My neck prickled with dread. "Did you? Where have you been?" Somehow, I knew the answer before he said it, but it didn't lessen the disappointment.

"Vegas. And, no… It wasn't exactly stealing. But you know me, I get lucky. The cards speak to me." He gave me a small smile, his eyes twinkling. He sobered at my stricken look, finally taking a bite of his bear claw and concentrating on eating it to avoid my reaction.

"Dad, you said you'd be careful."

"I was!" he snapped, dropping the pastry to the plate and leaning back. He wiped his mouth in exasperation and leaned in, his blue eyes blazing. "I was fucking careful, April. I'm always careful, you know this. My skills are what put you through college. But somehow they knew. Like I said, they weren't human. This casino—Pandemonium—I should never have gone there. I didn't know it'd be filled with them. And they somehow knew what I was doing, which effectively looks like counting cards, even if it isn't."

"But it isn't exactly luck either, is it? You have a gift. Can't you just explain? Tell them you're sorry? That you don't know your own strength or something? I don't know." I sighed as he shook his head. He looked defeated.

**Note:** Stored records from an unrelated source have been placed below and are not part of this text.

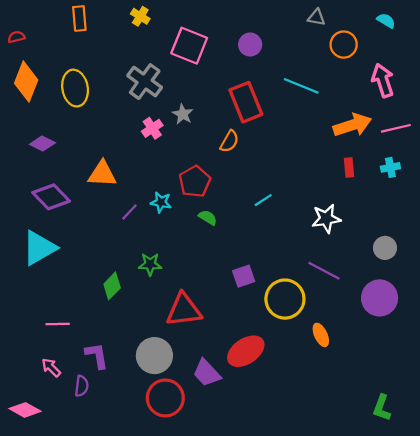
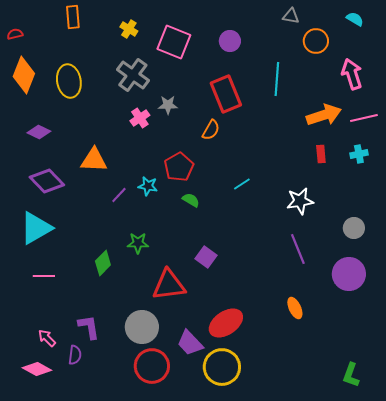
yellow cross: (140, 16) -> (129, 29), moved
cyan line: (301, 86) -> (277, 79), turned 72
gray star: (183, 114) -> (168, 105), turned -30
purple line: (324, 271) -> (298, 249), turned 40
purple square: (244, 276) -> (206, 257), moved, turned -35
yellow circle: (285, 299) -> (222, 367), moved
pink line: (58, 324) -> (44, 276), moved
pink diamond: (25, 410) -> (37, 369), moved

"It's stronger than it used to be, honey. Just like yours is. I think it was only a matter of time before I got caught."

"Then let them come. Stay, and we can face them together. Maybe we can reason with them. I see them all around us. Dragons and ursa mostly, but the other kind too. They don't scare me. I'm not afraid to talk to them."

His mouth turned down in a grim frown, and he shook his head. "I don't think these men are anything like the others. I don't know what they are, but they aren't any of the four higher races. They're…something else. All I know is that I need to get as far from here as I can, honey, for your sake. And it's better if you don't know where I went. Then they can't hurt you."

I wanted to object again, to try to talk some sense into him, but it had always been impossible to talk my dad out of a scheme. I clenched my eyes shut and forced my breathing into an even flow, then looked at him again. "At least tell me what to look for if they come."

His attention turned inward, and he blanched as if visualizing some horror. He shook his head. "I think you'll know them well enough if they show up. With any luck, they'll keep chasing me and leave you alone. But if they come, you should run. Go back to Bear Island to the house where we lived when you were little; you'll be safe there. I'll try to check in, just to make sure you're okay, but I'd better go."

He stood up, his hat clutched in one hand, and hovered over me. With a soft smile, he plucked at one of the stray ringlets that had escaped my haphazard braid. My chest clenched with sadness, and I lurched out of my seat, flinging my arms around him.

"Please be careful, okay?" I wasn't sure what else to say, or do, and only released him when he gently but forcefully peeled my arms away from his body.

"Good luck with your show. I'm sure it's going to be spectacular." He kissed me on the forehead then turned to go.

Somewhere in the kitchen, the crash of breaking glass echoed, just as he walked out the door.